To his credit, not only does drummer Moore stay generally in the background, but his group digs deep into Toussaint’s songbook, excavating hidden gems and lesser known tracks. He radically rearranges the disc’s biggest hit “Southern Nights,” a chart topper for Glen Campbell, by tacking on a peculiar opening poem and expanding it to more than seven minutes with a Ray Charles-inspired instrumental version of the melody featuring trumpeter/keyboardist Nicholas Payton.

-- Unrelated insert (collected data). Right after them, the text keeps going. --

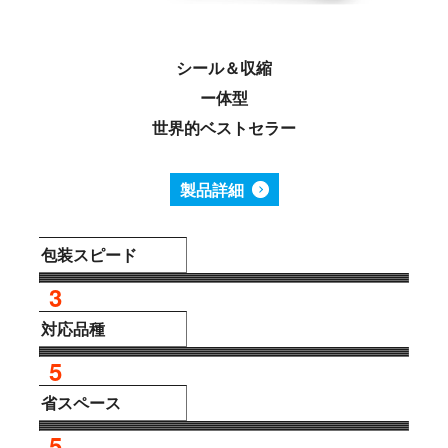
シール＆収縮
ー体型
世界的ベストセラー
製品詳細
包装スピード
3
対応品種
5
省スペース
5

The rhythm kicks off this disc in fine fashion with the deep funk of “Here Come The Girls,” originally done by Ernie K. Doe, augmented by a full horn section and soulful female (what else?) backing vocals. It continues with the heavy groove of “Life,” “Night People” (with an alto solo from James Brown longtime horn man Maceo Parker), and the self-explanatory “Everything I Do Gohn Be Funky (From Now On),” a moderate hit for Lee Dorsey. The album’s tone shifts to New Orleans second line jazz and some Dixieland for an instrumental, improvisational run-through of the frisky “Java” and into a smoky cabaret supper club vibe on the sweet ballad “All These Things,” with singer Kiki Chapman and a lovely, subdued (perhaps overly so) version of the title track.
The disc’s most unusual moment is a spoken-word performance of a previously unrecorded lyric called “The Beat,” found in a book of Toussaint’s poetry and read by Cyril Neville over sensual jungle drums and percussion from Moore and Dillon. “In the beginning was the beat,” recites Neville, and although there are more sedate moments here, that’s a concise summation of both this album and New Orleans music as a whole.
Toussaint’s songwriting talents created R&B-based music adaptable to artists as varied as The Yardbirds, Robert Palmer, Devo, Elvis Costello and countless others who covered his songs in a variety of genres. Stanton Moore takes a heavily jazz and funk-oriented stab at a handful of them, turning in vivid, vivacious performances that further expand Toussaint’s already elastic boundaries on this inventive covers collection that’s as classy and sophisticated as the artist.